> **EXERCISE**
With the pictures omitted, repeat exactly the lines below starting with the line that has "Joyce Fenolio Joias" and going on through the line that has "производство. Все, что".

···

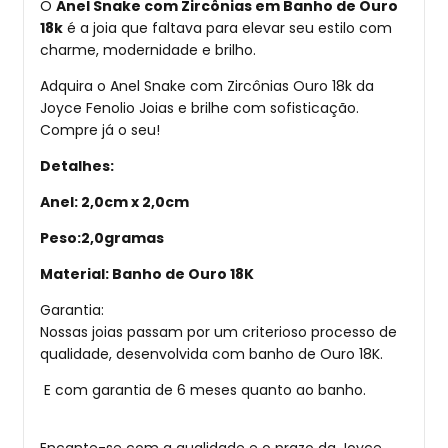
O
Anel Snake com Zircônias em Banho de Ouro
18k
é a joia que faltava para elevar seu estilo com
charme, modernidade e brilho.
Adquira o Anel Snake com Zircônias Ouro 18k da
Joyce Fenolio Joias e brilhe com sofisticação.
Compre já o seu!
Detalhes:
Anel: 2,0cm x 2,0cm
Peso:2,0gramas
Material: Banho de Ouro 18K
Garantia:
Nossas joias passam por um criterioso processo de
qualidade, desenvolvida com banho de Ouro 18K.
E com garantia de 6 meses quanto ao banho.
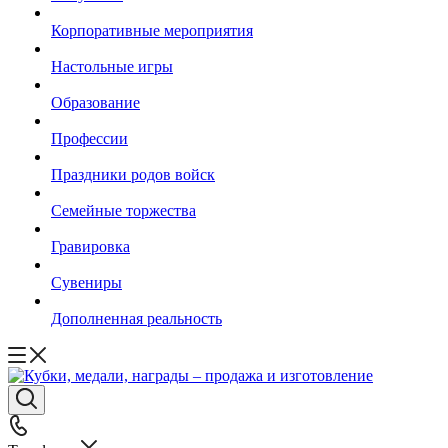
Корпоративные мероприятия
Настольные игры
Образование
Профессии
Праздники родов войск
Семейные торжества
Гравировка
Сувениры
Дополненная реальность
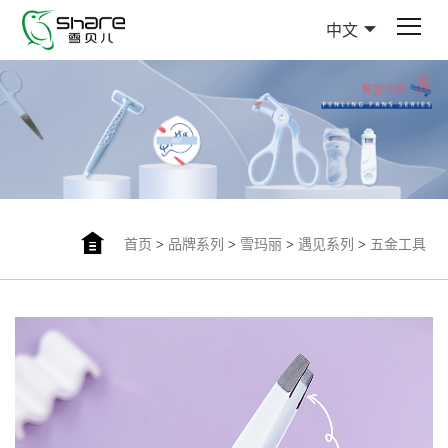
中文
首页
>
品牌系列
>
雪玛丽
>
遇见系列
>
五金工具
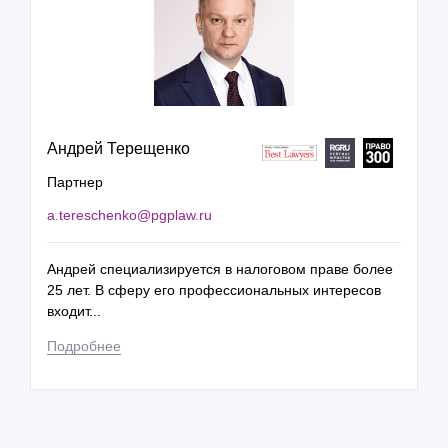
Андрей Терещенко
Партнер
a.tereschenko@pgplaw.ru
Андрей специализируется в налоговом праве более
25 лет. В сферу его профессиональных интересов
входит...
Подробнее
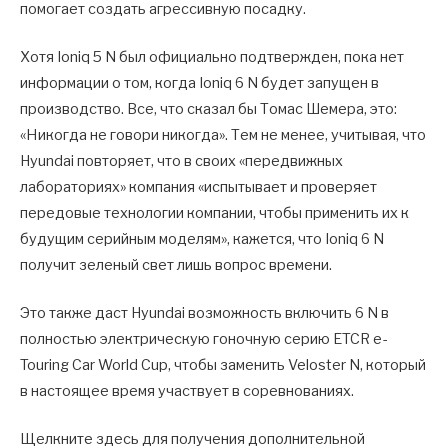
помогает создать агрессивную посадку.
Хотя Ioniq 5 N был официально подтвержден, пока нет
информации о том, когда Ioniq 6 N будет запущен в
производство. Все, что сказал бы Томас Шемера, это:
«Никогда не говори никогда». Тем не менее, учитывая, что
Hyundai повторяет, что в своих «передвижных
лабораториях» компания «испытывает и проверяет
передовые технологии компании, чтобы применить их к
будущим серийным моделям», кажется, что Ioniq 6 N
получит зеленый свет лишь вопрос времени.
Это также даст Hyundai возможность включить 6 N в
полностью электрическую гоночную серию ETCR e-
Touring Car World Cup, чтобы заменить Veloster N, который
в настоящее время участвует в соревнованиях.
Щелкните здесь для получения дополнительной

···

> **YOUR SOLUTION**
Joyce Fenolio Joias e brilhe com sofisticação.
Compre já o seu!
Detalhes:
Anel: 2,0cm x 2,0cm
Peso:2,0gramas
Material: Banho de Ouro 18K
Garantia:
Nossas joias passam por um criterioso processo de
qualidade, desenvolvida com banho de Ouro 18K.
E com garantia de 6 meses quanto ao banho.
Корпоративные мероприятия
Настольные игры
Образование
Профессии
Праздники родов войск
Семейные торжества
Гравировка
Сувениры
Дополненная реальность
中文
首页
>
品牌系列
>
雪玛丽
>
遇见系列
>
五金工具
Андрей Терещенко
Партнер
a.tereschenko@pgplaw.ru
Андрей специализируется в налоговом праве более
25 лет. В сферу его профессиональных интересов
входит...
Подробнее
помогает создать агрессивную посадку.
Хотя Ioniq 5 N был официально подтвержден, пока нет
информации о том, когда Ioniq 6 N будет запущен в
производство. Все, что сказал бы Томас Шемера, это:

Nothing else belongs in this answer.